▶ Task details: Give back, word for word, only the lines from the opening of the records through the one with "ace modulů je". Pictures stay out.
★ ★ ★
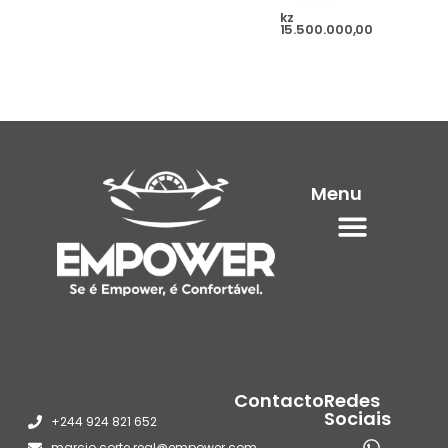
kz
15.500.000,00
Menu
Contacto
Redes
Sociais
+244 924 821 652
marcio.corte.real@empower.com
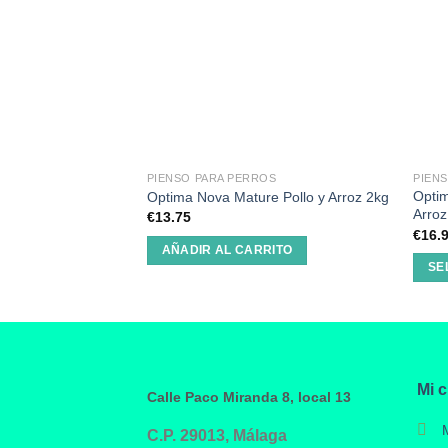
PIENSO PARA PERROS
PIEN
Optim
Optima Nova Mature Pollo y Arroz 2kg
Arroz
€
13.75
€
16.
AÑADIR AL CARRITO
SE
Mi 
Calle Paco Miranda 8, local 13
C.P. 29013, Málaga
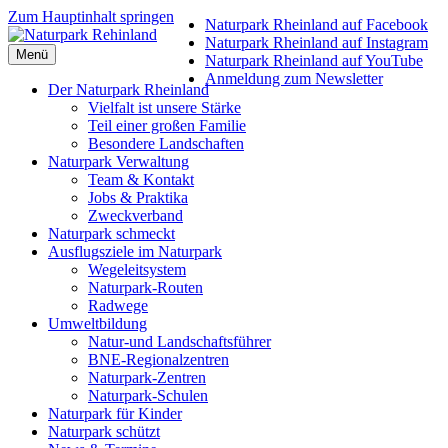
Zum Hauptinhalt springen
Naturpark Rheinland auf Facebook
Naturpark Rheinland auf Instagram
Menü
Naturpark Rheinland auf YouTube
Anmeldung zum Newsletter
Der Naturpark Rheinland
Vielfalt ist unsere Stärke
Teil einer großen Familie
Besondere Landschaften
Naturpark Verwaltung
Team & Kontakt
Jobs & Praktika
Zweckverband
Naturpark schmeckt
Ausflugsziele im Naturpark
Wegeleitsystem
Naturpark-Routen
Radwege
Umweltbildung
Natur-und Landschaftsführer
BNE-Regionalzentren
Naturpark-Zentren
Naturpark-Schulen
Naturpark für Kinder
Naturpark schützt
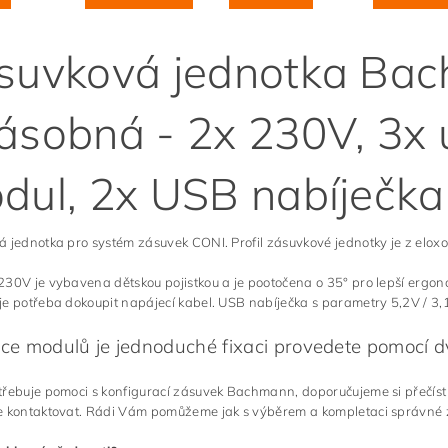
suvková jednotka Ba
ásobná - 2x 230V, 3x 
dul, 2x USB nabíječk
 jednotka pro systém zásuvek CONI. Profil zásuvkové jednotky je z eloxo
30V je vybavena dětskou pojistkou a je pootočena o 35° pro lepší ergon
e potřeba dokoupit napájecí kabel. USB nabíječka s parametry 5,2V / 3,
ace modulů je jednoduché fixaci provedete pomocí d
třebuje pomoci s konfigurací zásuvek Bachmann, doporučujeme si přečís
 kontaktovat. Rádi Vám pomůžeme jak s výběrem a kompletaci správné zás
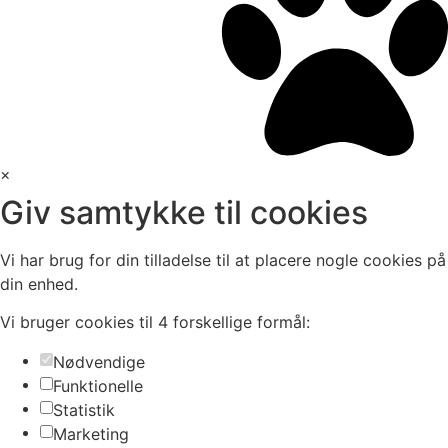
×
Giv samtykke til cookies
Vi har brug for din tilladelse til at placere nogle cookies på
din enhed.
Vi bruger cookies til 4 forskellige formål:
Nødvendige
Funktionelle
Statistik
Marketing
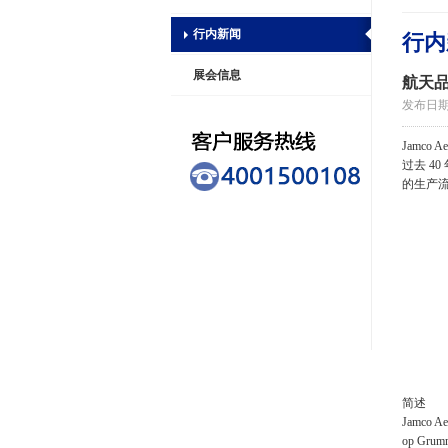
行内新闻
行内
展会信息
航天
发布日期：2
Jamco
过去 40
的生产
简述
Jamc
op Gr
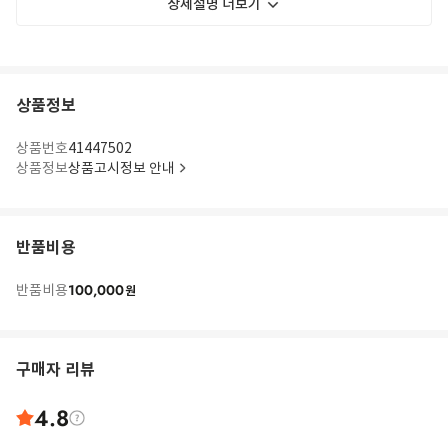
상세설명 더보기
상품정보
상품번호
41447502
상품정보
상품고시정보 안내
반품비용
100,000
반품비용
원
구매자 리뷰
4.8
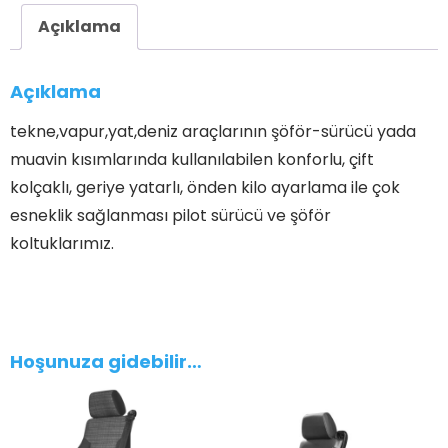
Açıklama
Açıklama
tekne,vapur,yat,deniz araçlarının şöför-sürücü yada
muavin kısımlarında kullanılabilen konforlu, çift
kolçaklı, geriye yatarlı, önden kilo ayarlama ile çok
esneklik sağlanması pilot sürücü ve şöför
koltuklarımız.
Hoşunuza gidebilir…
★ ★ ★
▶ Response to this task:
kz
15.500.000,00
Menu
Contacto
Redes
Sociais
+244 924 821 652
marcio.corte.real@empower.com
PIENSO PARA PERROS
PIEN
Optim
Optima Nova Mature Pollo y Arroz 2kg
Arroz
€
13.75
€
16.
AÑADIR AL CARRITO
SE
Mi 
Calle Paco Miranda 8, local 13
C.P. 29013, Málaga
Zum Hauptinhalt springen
Naturpark Rheinland auf Facebook
Naturpark Rheinland auf Instagram
Menü
Naturpark Rheinland auf YouTube
Anmeldung zum Newsletter
Der Naturpark Rheinland
Vielfalt ist unsere Stärke
Teil einer großen Familie
Besondere Landschaften
Naturpark Verwaltung
Team & Kontakt
Jobs & Praktika
Zweckverband
Naturpark schmeckt
Ausflugsziele im Naturpark
Wegeleitsystem
Naturpark-Routen
Radwege
Umweltbildung
Natur-und Landschaftsführer
BNE-Regionalzentren
Naturpark-Zentren
Naturpark-Schulen
Naturpark für Kinder
Naturpark schützt
suvková jednotka Ba
ásobná - 2x 230V, 3x 
dul, 2x USB nabíječk
 jednotka pro systém zásuvek CONI. Profil zásuvkové jednotky je z eloxo
30V je vybavena dětskou pojistkou a je pootočena o 35° pro lepší ergon
e potřeba dokoupit napájecí kabel. USB nabíječka s parametry 5,2V / 3,
ace modulů je jednoduché fixaci provedete pomocí d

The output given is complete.